** What you should do **
Starting with the first line, output the data exactly, through to the last line.

(Entries taken from a collection)
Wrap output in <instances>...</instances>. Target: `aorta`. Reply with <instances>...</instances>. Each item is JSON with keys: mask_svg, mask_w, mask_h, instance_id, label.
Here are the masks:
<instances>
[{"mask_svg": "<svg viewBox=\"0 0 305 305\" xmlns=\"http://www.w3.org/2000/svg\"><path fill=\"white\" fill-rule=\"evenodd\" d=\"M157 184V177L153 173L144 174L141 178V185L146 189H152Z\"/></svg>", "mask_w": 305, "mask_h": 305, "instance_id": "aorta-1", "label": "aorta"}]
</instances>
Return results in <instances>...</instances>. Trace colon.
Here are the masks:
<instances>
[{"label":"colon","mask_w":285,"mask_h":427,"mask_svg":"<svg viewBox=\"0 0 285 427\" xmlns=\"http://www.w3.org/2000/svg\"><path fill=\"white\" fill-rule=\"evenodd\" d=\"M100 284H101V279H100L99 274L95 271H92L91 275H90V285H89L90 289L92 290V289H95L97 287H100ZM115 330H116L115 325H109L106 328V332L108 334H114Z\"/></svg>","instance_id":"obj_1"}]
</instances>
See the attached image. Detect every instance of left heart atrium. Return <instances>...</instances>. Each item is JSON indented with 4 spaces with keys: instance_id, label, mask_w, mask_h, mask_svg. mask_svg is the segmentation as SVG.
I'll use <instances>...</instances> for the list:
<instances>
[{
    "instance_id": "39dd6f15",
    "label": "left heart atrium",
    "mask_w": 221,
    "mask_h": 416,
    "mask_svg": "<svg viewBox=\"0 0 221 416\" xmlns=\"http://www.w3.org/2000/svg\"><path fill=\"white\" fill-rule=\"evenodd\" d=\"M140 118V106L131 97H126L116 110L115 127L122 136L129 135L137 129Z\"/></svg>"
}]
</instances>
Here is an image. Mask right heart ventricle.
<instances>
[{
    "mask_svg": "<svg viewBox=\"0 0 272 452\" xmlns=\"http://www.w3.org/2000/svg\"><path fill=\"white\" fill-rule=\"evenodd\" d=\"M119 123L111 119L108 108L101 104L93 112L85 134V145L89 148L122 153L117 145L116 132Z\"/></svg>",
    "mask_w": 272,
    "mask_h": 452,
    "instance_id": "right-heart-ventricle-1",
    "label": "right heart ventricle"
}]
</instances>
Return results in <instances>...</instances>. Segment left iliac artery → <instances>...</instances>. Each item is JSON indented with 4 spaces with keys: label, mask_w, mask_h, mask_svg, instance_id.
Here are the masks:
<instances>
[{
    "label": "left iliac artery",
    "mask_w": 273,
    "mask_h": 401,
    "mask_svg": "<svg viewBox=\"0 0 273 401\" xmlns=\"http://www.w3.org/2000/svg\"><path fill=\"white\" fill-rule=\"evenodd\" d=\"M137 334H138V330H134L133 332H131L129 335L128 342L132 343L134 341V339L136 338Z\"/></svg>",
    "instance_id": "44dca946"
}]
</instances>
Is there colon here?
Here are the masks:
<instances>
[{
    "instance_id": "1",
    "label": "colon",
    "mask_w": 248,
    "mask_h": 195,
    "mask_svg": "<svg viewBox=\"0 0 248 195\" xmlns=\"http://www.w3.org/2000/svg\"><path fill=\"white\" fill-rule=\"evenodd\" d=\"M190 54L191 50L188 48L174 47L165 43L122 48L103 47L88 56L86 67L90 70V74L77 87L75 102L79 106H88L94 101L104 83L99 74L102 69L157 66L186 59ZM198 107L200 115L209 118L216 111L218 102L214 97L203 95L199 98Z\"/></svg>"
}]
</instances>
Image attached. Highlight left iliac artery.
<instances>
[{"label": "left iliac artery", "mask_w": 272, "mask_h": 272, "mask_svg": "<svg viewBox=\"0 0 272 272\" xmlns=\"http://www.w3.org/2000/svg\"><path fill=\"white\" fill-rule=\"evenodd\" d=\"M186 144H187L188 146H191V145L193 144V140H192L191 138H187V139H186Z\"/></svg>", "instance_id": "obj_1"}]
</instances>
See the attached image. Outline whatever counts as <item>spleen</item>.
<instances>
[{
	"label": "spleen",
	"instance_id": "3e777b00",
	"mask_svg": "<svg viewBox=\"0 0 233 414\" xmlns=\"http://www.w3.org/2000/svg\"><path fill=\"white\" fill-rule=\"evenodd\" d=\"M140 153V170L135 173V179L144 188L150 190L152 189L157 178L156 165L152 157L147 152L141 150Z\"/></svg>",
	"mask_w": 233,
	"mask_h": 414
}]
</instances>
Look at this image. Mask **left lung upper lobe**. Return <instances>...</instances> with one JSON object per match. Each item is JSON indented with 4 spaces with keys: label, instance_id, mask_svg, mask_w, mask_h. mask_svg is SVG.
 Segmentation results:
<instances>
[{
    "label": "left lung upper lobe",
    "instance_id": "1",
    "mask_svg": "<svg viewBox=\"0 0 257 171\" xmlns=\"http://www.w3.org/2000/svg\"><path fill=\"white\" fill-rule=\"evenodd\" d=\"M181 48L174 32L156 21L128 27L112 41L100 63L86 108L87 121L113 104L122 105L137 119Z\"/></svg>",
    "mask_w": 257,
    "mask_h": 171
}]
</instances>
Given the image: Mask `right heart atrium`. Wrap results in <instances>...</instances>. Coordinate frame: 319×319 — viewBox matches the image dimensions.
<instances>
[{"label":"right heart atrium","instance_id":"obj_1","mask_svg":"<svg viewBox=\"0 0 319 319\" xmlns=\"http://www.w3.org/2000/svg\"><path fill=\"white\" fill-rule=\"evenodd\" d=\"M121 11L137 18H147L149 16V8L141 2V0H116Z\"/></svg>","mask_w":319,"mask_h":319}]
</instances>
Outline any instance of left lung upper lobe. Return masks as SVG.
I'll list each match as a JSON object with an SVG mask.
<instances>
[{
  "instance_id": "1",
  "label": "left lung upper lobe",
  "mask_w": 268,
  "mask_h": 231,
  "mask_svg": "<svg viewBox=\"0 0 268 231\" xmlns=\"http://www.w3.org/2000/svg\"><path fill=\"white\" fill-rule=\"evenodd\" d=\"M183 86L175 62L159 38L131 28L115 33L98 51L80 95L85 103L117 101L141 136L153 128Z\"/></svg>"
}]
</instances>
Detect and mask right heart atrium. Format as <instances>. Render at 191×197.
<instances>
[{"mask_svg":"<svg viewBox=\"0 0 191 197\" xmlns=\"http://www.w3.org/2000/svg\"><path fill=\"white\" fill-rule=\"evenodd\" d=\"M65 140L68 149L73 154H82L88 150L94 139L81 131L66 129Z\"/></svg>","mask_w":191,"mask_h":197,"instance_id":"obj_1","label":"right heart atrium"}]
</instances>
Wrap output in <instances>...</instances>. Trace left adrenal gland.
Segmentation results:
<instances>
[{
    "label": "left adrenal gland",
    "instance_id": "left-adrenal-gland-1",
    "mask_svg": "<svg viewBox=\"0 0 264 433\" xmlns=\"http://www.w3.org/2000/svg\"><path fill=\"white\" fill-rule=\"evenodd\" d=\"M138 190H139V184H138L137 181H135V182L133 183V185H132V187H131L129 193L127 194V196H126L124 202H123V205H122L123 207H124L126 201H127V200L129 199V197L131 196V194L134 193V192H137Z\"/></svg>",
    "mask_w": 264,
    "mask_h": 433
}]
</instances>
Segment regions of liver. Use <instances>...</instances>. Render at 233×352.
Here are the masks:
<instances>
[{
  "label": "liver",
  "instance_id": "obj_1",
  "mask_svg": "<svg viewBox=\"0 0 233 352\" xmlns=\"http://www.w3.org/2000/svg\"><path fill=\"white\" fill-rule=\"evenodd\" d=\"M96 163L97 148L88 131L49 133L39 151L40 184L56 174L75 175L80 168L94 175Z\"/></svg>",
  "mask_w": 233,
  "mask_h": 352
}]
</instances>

** Exercise solution **
Wrap output in <instances>...</instances>. Target: `aorta`. Reply with <instances>...</instances>. Each item is JSON with keys: mask_svg, mask_w, mask_h, instance_id, label.
Here are the masks:
<instances>
[{"mask_svg": "<svg viewBox=\"0 0 305 305\" xmlns=\"http://www.w3.org/2000/svg\"><path fill=\"white\" fill-rule=\"evenodd\" d=\"M157 184V177L153 173L144 174L141 178V185L146 189H152Z\"/></svg>", "mask_w": 305, "mask_h": 305, "instance_id": "aorta-1", "label": "aorta"}]
</instances>
Return results in <instances>...</instances>. Trace colon.
Here are the masks:
<instances>
[{"label":"colon","mask_w":285,"mask_h":427,"mask_svg":"<svg viewBox=\"0 0 285 427\" xmlns=\"http://www.w3.org/2000/svg\"><path fill=\"white\" fill-rule=\"evenodd\" d=\"M100 284H101V279H100L99 274L95 271H92L91 275H90V285H89L90 289L92 290V289H95L97 287H100ZM115 330H116L115 325H109L106 328V332L108 334H114Z\"/></svg>","instance_id":"obj_1"}]
</instances>
See the attached image. Detect every instance of left heart atrium. Return <instances>...</instances>. Each item is JSON indented with 4 spaces with keys: instance_id, label, mask_w, mask_h, mask_svg. mask_svg is the segmentation as SVG.
I'll use <instances>...</instances> for the list:
<instances>
[{
    "instance_id": "39dd6f15",
    "label": "left heart atrium",
    "mask_w": 221,
    "mask_h": 416,
    "mask_svg": "<svg viewBox=\"0 0 221 416\" xmlns=\"http://www.w3.org/2000/svg\"><path fill=\"white\" fill-rule=\"evenodd\" d=\"M140 118V106L131 97H126L116 110L115 127L122 136L129 135L137 129Z\"/></svg>"
}]
</instances>
Here is an image. Mask right heart ventricle.
<instances>
[{
    "mask_svg": "<svg viewBox=\"0 0 272 452\" xmlns=\"http://www.w3.org/2000/svg\"><path fill=\"white\" fill-rule=\"evenodd\" d=\"M119 123L111 119L108 108L101 104L93 112L85 134V145L89 148L122 153L117 145L116 132Z\"/></svg>",
    "mask_w": 272,
    "mask_h": 452,
    "instance_id": "right-heart-ventricle-1",
    "label": "right heart ventricle"
}]
</instances>
Return results in <instances>...</instances>. Segment left iliac artery → <instances>...</instances>. Each item is JSON indented with 4 spaces with keys: label, mask_w, mask_h, mask_svg, instance_id.
Here are the masks:
<instances>
[{
    "label": "left iliac artery",
    "mask_w": 273,
    "mask_h": 401,
    "mask_svg": "<svg viewBox=\"0 0 273 401\" xmlns=\"http://www.w3.org/2000/svg\"><path fill=\"white\" fill-rule=\"evenodd\" d=\"M137 334H138V330H134L133 332H131L129 335L128 342L132 343L134 341V339L136 338Z\"/></svg>",
    "instance_id": "44dca946"
}]
</instances>
Is there colon here?
Here are the masks:
<instances>
[{
    "instance_id": "1",
    "label": "colon",
    "mask_w": 248,
    "mask_h": 195,
    "mask_svg": "<svg viewBox=\"0 0 248 195\" xmlns=\"http://www.w3.org/2000/svg\"><path fill=\"white\" fill-rule=\"evenodd\" d=\"M190 54L191 50L188 48L174 47L165 43L122 48L103 47L88 56L86 67L90 70V74L77 87L75 102L79 106H88L94 101L104 83L99 74L102 69L157 66L186 59ZM198 107L200 115L209 118L216 111L218 102L214 97L203 95L199 98Z\"/></svg>"
}]
</instances>
Image attached. Highlight left iliac artery.
<instances>
[{"label": "left iliac artery", "mask_w": 272, "mask_h": 272, "mask_svg": "<svg viewBox=\"0 0 272 272\" xmlns=\"http://www.w3.org/2000/svg\"><path fill=\"white\" fill-rule=\"evenodd\" d=\"M186 144H187L188 146H191V145L193 144V140H192L191 138H187V139H186Z\"/></svg>", "instance_id": "obj_1"}]
</instances>
See the attached image. Outline whatever counts as <item>spleen</item>.
<instances>
[{
	"label": "spleen",
	"instance_id": "3e777b00",
	"mask_svg": "<svg viewBox=\"0 0 233 414\" xmlns=\"http://www.w3.org/2000/svg\"><path fill=\"white\" fill-rule=\"evenodd\" d=\"M140 153V170L135 173V179L144 188L150 190L152 189L157 178L156 165L152 157L147 152L141 150Z\"/></svg>",
	"mask_w": 233,
	"mask_h": 414
}]
</instances>
Look at this image. Mask **left lung upper lobe**. Return <instances>...</instances> with one JSON object per match. Each item is JSON indented with 4 spaces with keys: label, instance_id, mask_svg, mask_w, mask_h. mask_svg is SVG.
 Segmentation results:
<instances>
[{
    "label": "left lung upper lobe",
    "instance_id": "1",
    "mask_svg": "<svg viewBox=\"0 0 257 171\" xmlns=\"http://www.w3.org/2000/svg\"><path fill=\"white\" fill-rule=\"evenodd\" d=\"M181 48L174 32L156 21L128 27L112 41L100 63L86 108L87 121L113 104L122 105L137 119Z\"/></svg>",
    "mask_w": 257,
    "mask_h": 171
}]
</instances>
Given the image: Mask `right heart atrium`. Wrap results in <instances>...</instances>. Coordinate frame: 319×319 — viewBox matches the image dimensions.
<instances>
[{"label":"right heart atrium","instance_id":"obj_1","mask_svg":"<svg viewBox=\"0 0 319 319\" xmlns=\"http://www.w3.org/2000/svg\"><path fill=\"white\" fill-rule=\"evenodd\" d=\"M121 11L137 18H147L149 16V8L141 2V0H116Z\"/></svg>","mask_w":319,"mask_h":319}]
</instances>
Outline any instance of left lung upper lobe. Return masks as SVG.
I'll list each match as a JSON object with an SVG mask.
<instances>
[{
  "instance_id": "1",
  "label": "left lung upper lobe",
  "mask_w": 268,
  "mask_h": 231,
  "mask_svg": "<svg viewBox=\"0 0 268 231\" xmlns=\"http://www.w3.org/2000/svg\"><path fill=\"white\" fill-rule=\"evenodd\" d=\"M183 86L175 62L159 38L131 28L115 33L98 51L80 95L85 103L117 101L141 136L153 128Z\"/></svg>"
}]
</instances>
Detect and mask right heart atrium. Format as <instances>. Render at 191×197.
<instances>
[{"mask_svg":"<svg viewBox=\"0 0 191 197\" xmlns=\"http://www.w3.org/2000/svg\"><path fill=\"white\" fill-rule=\"evenodd\" d=\"M65 140L68 149L73 154H82L88 150L94 139L81 131L66 129Z\"/></svg>","mask_w":191,"mask_h":197,"instance_id":"obj_1","label":"right heart atrium"}]
</instances>
Wrap output in <instances>...</instances>. Trace left adrenal gland.
Segmentation results:
<instances>
[{
    "label": "left adrenal gland",
    "instance_id": "left-adrenal-gland-1",
    "mask_svg": "<svg viewBox=\"0 0 264 433\" xmlns=\"http://www.w3.org/2000/svg\"><path fill=\"white\" fill-rule=\"evenodd\" d=\"M138 190H139V184H138L137 181H135V182L133 183V185H132V187H131L129 193L127 194V196H126L124 202H123V205H122L123 207H124L126 201H127V200L129 199V197L131 196V194L134 193V192H137Z\"/></svg>",
    "mask_w": 264,
    "mask_h": 433
}]
</instances>
Segment regions of liver. Use <instances>...</instances>. Render at 233×352.
Here are the masks:
<instances>
[{
  "label": "liver",
  "instance_id": "obj_1",
  "mask_svg": "<svg viewBox=\"0 0 233 352\" xmlns=\"http://www.w3.org/2000/svg\"><path fill=\"white\" fill-rule=\"evenodd\" d=\"M96 163L97 148L88 131L49 133L39 151L40 184L56 174L75 175L80 168L94 175Z\"/></svg>",
  "mask_w": 233,
  "mask_h": 352
}]
</instances>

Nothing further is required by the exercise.